Collected data:
◇ ◇ ◇ ◇ ◇
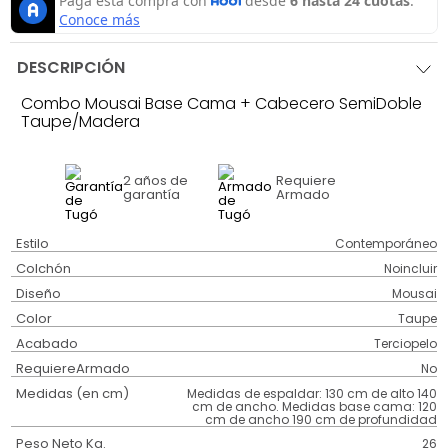
DESCRIPCIÓN
Combo Mousai Base Cama + Cabecero SemiDoble
Taupe/Madera
2 años
de
Requiere
garantía
Armado
Estilo
Contemporáneo
Colchón
Noincluir
Diseño
Mousai
Color
Taupe
Acabado
Terciopelo
RequiereArmado
No
Medidas (en cm)
Medidas de espaldar: 130 cm de alto 140
cm de ancho. Medidas base cama: 120
cm de ancho 190 cm de profundidad
Peso Neto Kg.
26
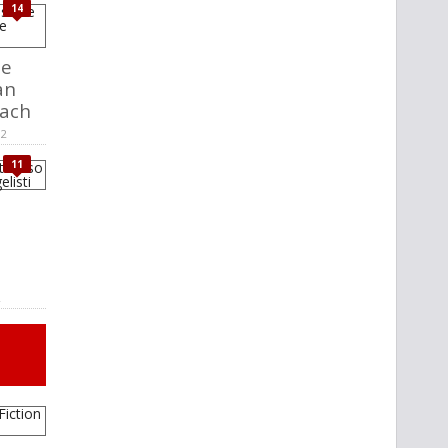
14
le
an
ach
12
11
◇ ◇ ◇ ◇ ◇
INSTRUCTIONS TO FOLLOW: Each record above needs to be copied exactly, with images left out.

ANSWER SECTION:
DESCRIPCIÓN
Combo Mousai Base Cama + Cabecero SemiDoble
Taupe/Madera
2 años
de
Requiere
garantía
Armado
Estilo
Contemporáneo
Colchón
Noincluir
Diseño
Mousai
Color
Taupe
Acabado
Terciopelo
RequiereArmado
No
Medidas (en cm)
Medidas de espaldar: 130 cm de alto 140
cm de ancho. Medidas base cama: 120
cm de ancho 190 cm de profundidad
Peso Neto Kg.
26
14
le
an
ach
12
11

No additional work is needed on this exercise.